Amados irmãos e amadas irmãs, minhas singelas saudações a todos vós. Hoje, nesta noite de sexta-feira, venha a vós neste oratório para dar um pouco de minha palavra amiga aos que aqui estão, sobre um tema delicado, que é o da depressão, está doença que assola a humanidade com tanta força no século XXI. Antes, aproveito para cumprimentar de modo especial o cônego Weverton e o Padre José Maria, que tão bem desenvolvem esta comissão catequética na Arquidiocese de São Paulo.
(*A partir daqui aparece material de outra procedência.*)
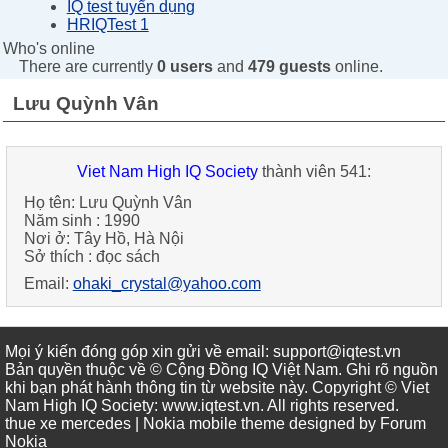
IQ test tuyển dụng
HRIQTest 1
Who's online
There are currently
0 users
and
479 guests
online.
Lưu Quỳnh Vân
Viet Nam High IQ Society
thành viên 541:
Họ tên:
Lưu Quỳnh Vân
Năm sinh :
1990
Nơi ở:
Tây Hồ, Hà Nội
Sở thích :
đọc sách
Email:
ohaki_crystal@yahoo.com
Mọi ý kiến đóng góp xin gửi về email: support@iqtest.vn
Bản quyền thuộc về © Cộng Đồng IQ Việt Nam. Ghi rõ nguồn
khi bạn phát hành thông tin từ website này. Copyright © Viet
Nam High IQ Society
:
www.iqtest.vn
.
All rights reserved
.
thue xe mercedes
| Nokia mobile theme designed by
Forum
Nokia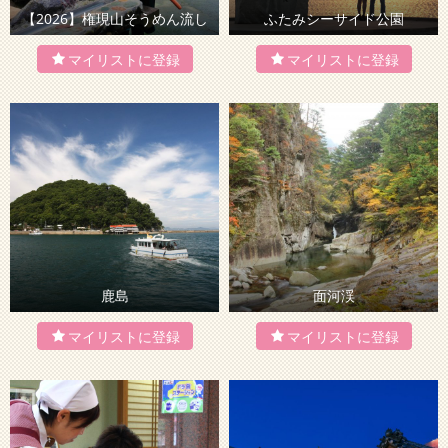
【2026】権現山そうめん流し
ふたみシーサイド公園
鹿島
面河渓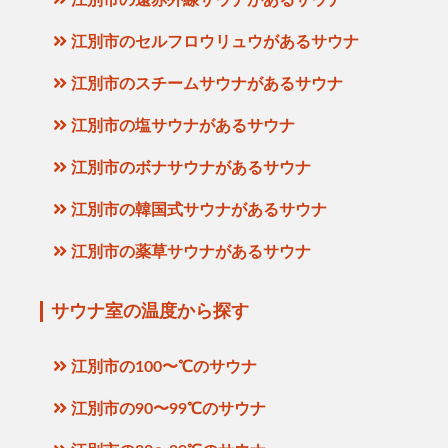
江別市のセルフロウリュウがあるサウナ
江別市のスチームサウナがあるサウナ
江別市の塩サウナがあるサウナ
江別市のボナサウナがあるサウナ
江別市の韓国式サウナがあるサウナ
江別市の薬草サウナがあるサウナ
サウナ室の温度から探す
江別市の100〜℃のサウナ
江別市の90〜99℃のサウナ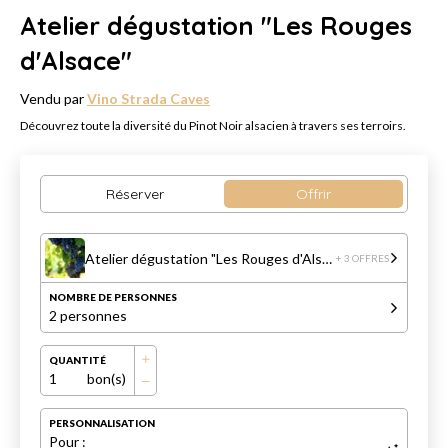
Atelier dégustation "Les Rouges
d'Alsace"
Vendu par
Vino Strada Caves
Découvrez toute la diversité du Pinot Noir alsacien à travers ses terroirs.
Réserver
Offrir
Atelier dégustation "Les Rouges d'Alsace"
+ 3 OFFRES
NOMBRE DE PERSONNES
2 personnes
QUANTITÉ
1
bon(s)
PERSONNALISATION
Pour :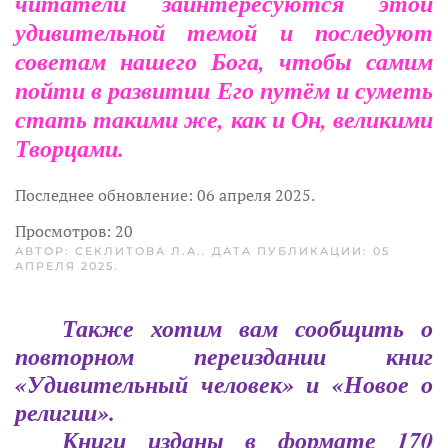
читатели заинтересуются этой
удивительной темой и последуют
советам нашего Бога, чтобы самим
пойти в развитии Его путём и суметь
стать такими же, как и Он, великими
Творцами.
Последнее обновление:
06 апреля 2025
.
Просмотров: 20
АВТОР: СЕКЛИТОВА Л.А.. ДАТА ПУБЛИКАЦИИ:
05
АПРЕЛЯ 2025
.
Также хотим вам сообщить о
повторном переиздании книг
«Удивительный человек» и «Новое о
религии».
Книги изданы в формате 170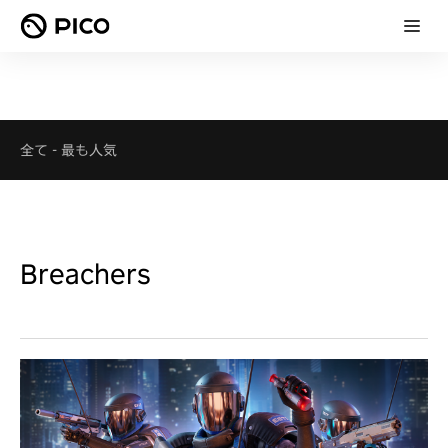
全て
-
最も人気
Breachers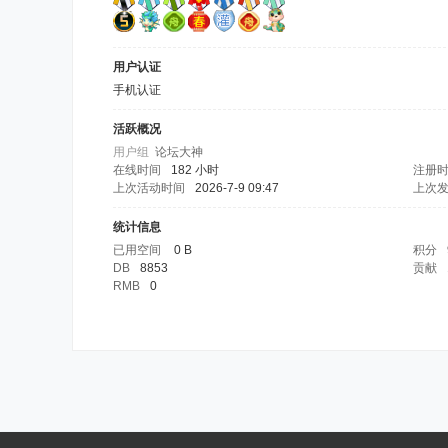
用户认证
手机认证
活跃概况
用户组
论坛大神
在线时间
182 小时
注册
上次活动时间
2026-7-9 09:47
上次
统计信息
已用空间
0 B
积分
DB
8853
贡献
RMB
0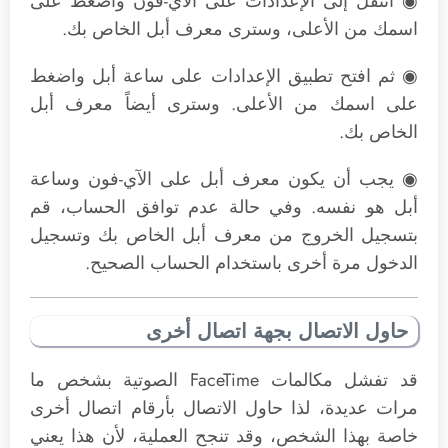
◉ انتقل إلى الإعدادات على الآي-فون واضغط على
اسمك من الأعلى، وسترى معرف أبل الخاص بك.
◉ ثم افتح تطبيق الإعدادات على ساعة أبل واضغط
على اسمك من الأعلى. وسترى أيضاً معرف أبل
الخاص بك.
◉ يجب أن يكون معرف أبل على الآي-فون وساعة
أبل هو نفسه. وفي حالة عدم توافق الحساب، قم
بتسجيل الخروج من معرف أبل الخاص بك وتسجيل
الدخول مرة أخرى باستخدام الحساب الصحيح.
حاول الاتصال بجهة اتصال أخرى
قد تفشل مكالمات FaceTime الصوتية بشخص ما
مرات عديدة، لذا حاول الاتصال بأرقام اتصال أخرى
خاصة بهذا الشخص، وقد تنجح العملية، لأن هذا يعني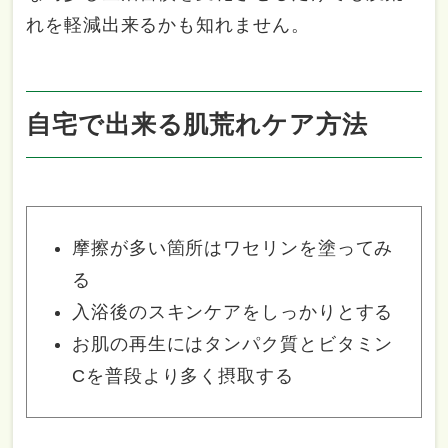
れを軽減出来るかも知れません。
自宅で出来る肌荒れケア方法
摩擦が多い箇所はワセリンを塗ってみ
る
入浴後のスキンケアをしっかりとする
お肌の再生にはタンパク質とビタミン
Cを普段より多く摂取する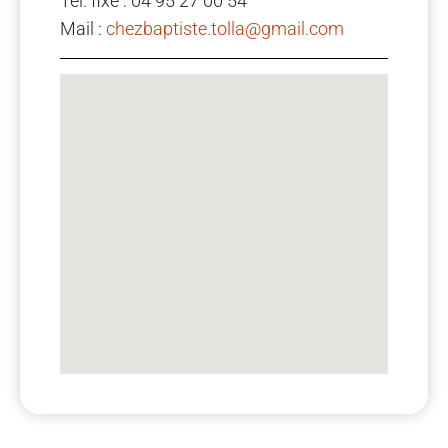
Tél. fixe : 04 95 27 00 54
Mail :
chezbaptiste.tolla@gmail.com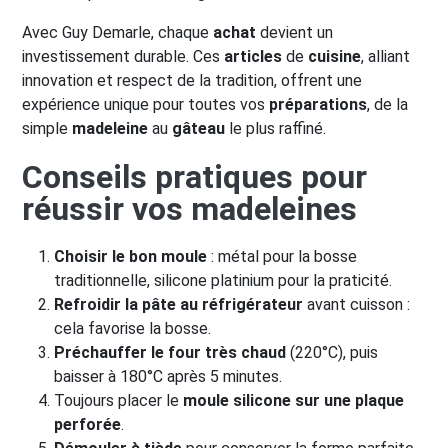
Avec Guy Demarle, chaque
achat
devient un
investissement durable. Ces
articles
de
cuisine
, alliant
innovation et respect de la tradition, offrent une
expérience unique pour toutes vos
préparations
, de la
simple
madeleine
au
gâteau
le plus raffiné.
Conseils pratiques pour
réussir vos madeleines
Choisir le bon moule
: métal pour la bosse
traditionnelle, silicone platinium pour la praticité.
Refroidir la pâte au réfrigérateur
avant cuisson :
cela favorise la bosse.
Préchauffer le four très chaud
(220°C), puis
baisser à 180°C après 5 minutes.
Toujours placer le
moule silicone sur une plaque
perforée
.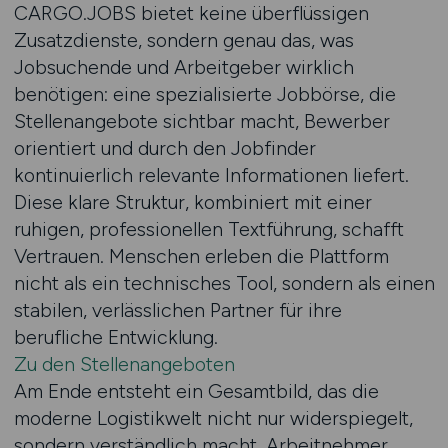
CARGO.JOBS bietet keine überflüssigen
Zusatzdienste, sondern genau das, was
Jobsuchende und Arbeitgeber wirklich
benötigen: eine spezialisierte Jobbörse, die
Stellenangebote sichtbar macht, Bewerber
orientiert und durch den Jobfinder
kontinuierlich relevante Informationen liefert.
Diese klare Struktur, kombiniert mit einer
ruhigen, professionellen Textführung, schafft
Vertrauen. Menschen erleben die Plattform
nicht als ein technisches Tool, sondern als einen
stabilen, verlässlichen Partner für ihre
berufliche Entwicklung.
Zu den Stellenangeboten
Am Ende entsteht ein Gesamtbild, das die
moderne Logistikwelt nicht nur widerspiegelt,
sondern verständlich macht. Arbeitnehmer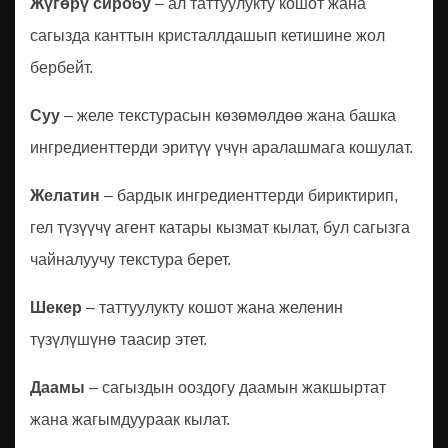
Жүгөрү сиробу
– ал таттуулукту кошот жана
сагызда канттын кристаллдашып кетишине жол
бербейт.
Суу
– желе текстурасын көзөмөлдөө жана башка
ингредиенттерди эритүү үчүн аралашмага кошулат.
Желатин
– бардык ингредиенттерди бириктирип,
гел түзүүчү агент катары кызмат кылат, бул сагызга
чайналуучу текстура берет.
Шекер
– таттуулукту кошот жана желенин
түзүлүшүнө таасир этет.
Даамы
– сагыздын ооздогу даамын жакшыртат
жана жагымдуураак кылат.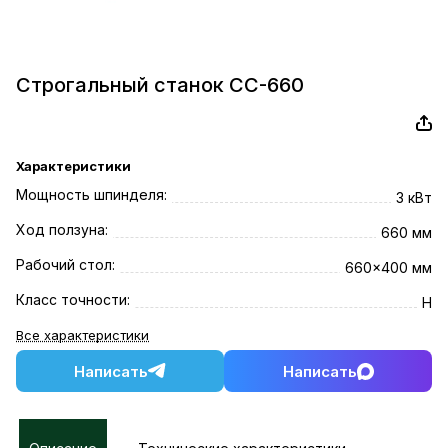
Строгальный станок СС-660
Характеристики
Мощность шпинделя:
3 кВт
Ход ползуна:
660 мм
Рабочий стол:
660x400 мм
Класс точности:
Н
Все характеристики
Написать
Написать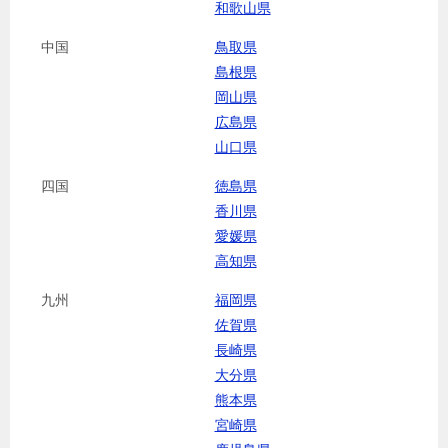
和歌山県
中国
鳥取県
島根県
岡山県
広島県
山口県
四国
徳島県
香川県
愛媛県
高知県
九州
福岡県
佐賀県
長崎県
大分県
熊本県
宮崎県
A depressão, doença tão falada, mas pouco compreendida, exige um olhar analítico de todos nós, meus irmãos e minhas irmãs. Nós, com toda esta celeridade da era contemporânea, onde pouco olhamos para os lados, mas olhamos mais para as nossas obrigações. E neste contexto social, por muitas vezes não aguentamos a pressão, principalmente quando fracassos e perdas de somam a ela. E nisso, nasce um foco para o dano mental que é o surgimento da depressão. Nossos pensamentos se tornam uma grande bola de neve, que com o decorrer dos acontecimentos só cresce é cresce e cresce, até que num determinado momento, chega ao ápice do desenvolvimento, e esta bola de neve se torna uma avalanche em nossas vidas. Digo isto com a propriedade de quem já sofreu com a depressão. Você simplesmente fica cego. Para nosso interior, as pessoas nos abandonaram e, em casos mais graves, chegam a pensar que o próprio Cristo nos abandonou. E qualquer fato, por menor que seja, como por exemplo, uma pessoa que passa e não dá um bom dia, já se torna razão para uma aura cada mais melancólica e que nos estimula a desistir da vivência em comunidade e nos entregar a uma morte prematura.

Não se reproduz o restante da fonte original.